Henry par la grâce de Dieu, Roy de France et de Navarre, à tous présents et advenir, salut,
Nos chers et bien aimés les bourgeois et habitants de notre ville de Fougères, nous ont très humblement fait remontrer que, dès le commencement des présents troubles, la plupart d’entre eux, séduits par le prétexte de la religion dont nos ennemis se sont prévalus pour s’éloigner de l’obéissance au feu roi, notre très honoré sieur frère que Dieu absolve et en outre avec le pouvoir et l’autorité entière que notre cousin le duc de Mercœur avait sur eux, se seraient laissé emporter avec beaucoup d’autres à plusieurs choses contraires au devoir de la fidèle obéissance qu’ils étaient tenus rendre à notre feu sieur frère et successivement à Nous, n’ayant eu moyen quelconque de s’en retirer et reconnaître notre autorité combien qu’ils aient souvent désiré, mais contraints et assujettis aux garnisons établies sur eux et retenus par l’espérance que notre cousin avait toujours donnée de sa réconciliation avec nous, ils n’ont pu satisfaire jusqu’à cette heure qu’ils protestent en général et particulier ne vouloir subir aucune obéissance que la nôtre, à laquelle Dieu les a soumis, nous suppliant et requérant qu’oubliant ce qui s’est passé entre eux au préjudice de notre service, les recevions en bonnes grâces et en notre protection spéciale avec tous nos autres bons et fidèles sujets, tels qu’ils veulent être et demeurer pour jamais,
À quoi ayant égard et ne voulant rejeter lesdits exposants en leur très humble soumission, ainsi ayant agréable de les chérir, aimer et conserver à l’avenir aussi débonnairement qu’ils nous ont assuré de nous bien servir, voulons qu’ils se ressentent par bons effets de ce qu’ils ont désiré de notre bonté et clémence, inclinant à leu très humble requête et supplication, nous avons tous et chacun des bourgeois, manants et habitants de notre [ville de Fougères...].
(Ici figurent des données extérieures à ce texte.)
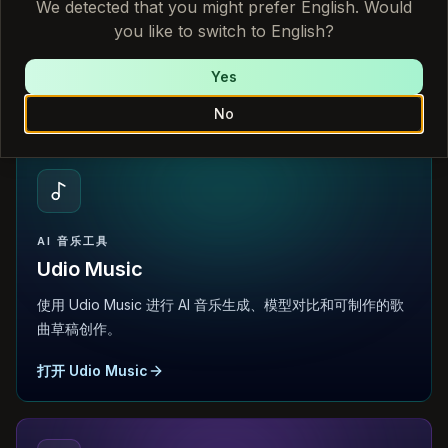
We detected that you might prefer English. Would
you like to switch to English?
使用 Sonauto AI 进行 AI 音乐生成、模型对比和可制作的歌
曲草稿创作。
Yes
打开 Sonauto AI
No
AI 音乐工具
Udio Music
使用 Udio Music 进行 AI 音乐生成、模型对比和可制作的歌
曲草稿创作。
打开 Udio Music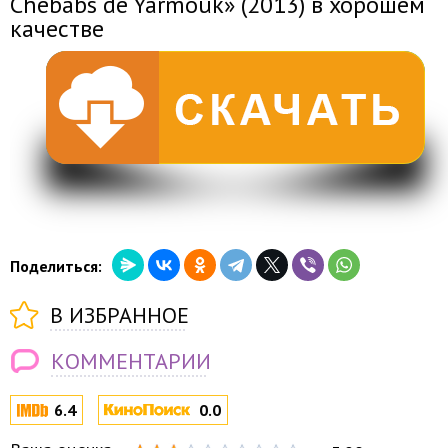
Chebabs de Yarmouk» (2013) в хорошем
качестве
Поделиться:
В ИЗБРАННОЕ
КОММЕНТАРИИ
6.4
0.0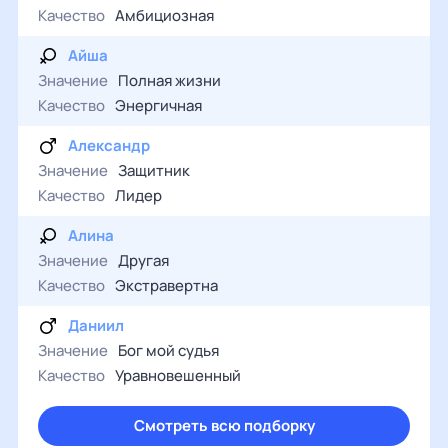
Качество
Амбициозная
Айша
Значение
Полная жизни
Качество
Энергичная
Александр
Значение
Защитник
Качество
Лидер
Алина
Значение
Другая
Качество
Экстравертна
Даниил
Значение
Бог мой судья
Качество
Уравновешенный
Смотреть всю подборку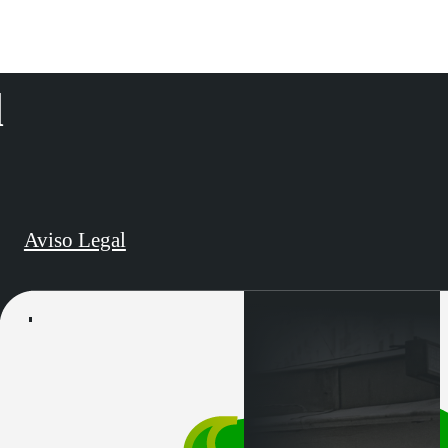
d
Aviso Legal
Le reste, qui certainement précise le pardon du roi, manque au document.

Henri IV qui aspirait plus que tout à la paix intérieure de son royaume conquis de haute lutte, sut se montrer clément. Si Paris valait bien une messe, selon la citation attribuée au roi qui n’était pas plus farouche protestant que catholique convaincu, le pardon accordé à Fougères ne devait pas lui paraître par trop difficile. Il confirma les privilèges accordés par ses prédécesseurs aux Fougerais qui en profitèrent pour réparer leurs murailles. Le 13 août 1602, il leur accordait la permission de lever six deniers sur chaque pot de vin et trois deniers sur chaque pot de cidre qui seraient débités tant dans la ville que dans la châtellenie de Fougères

Après bien des luttes inutiles et fratricides, notre pays, comme le royaume, allait, enfin, retrouver, sous le gouvernement d’un souverain avisé, sa tranquillité. Le pays de Fougères en avait bien besoin car il sortait exsangue de ces luttes et son économie mettra plus d’un siècle à se rétablir.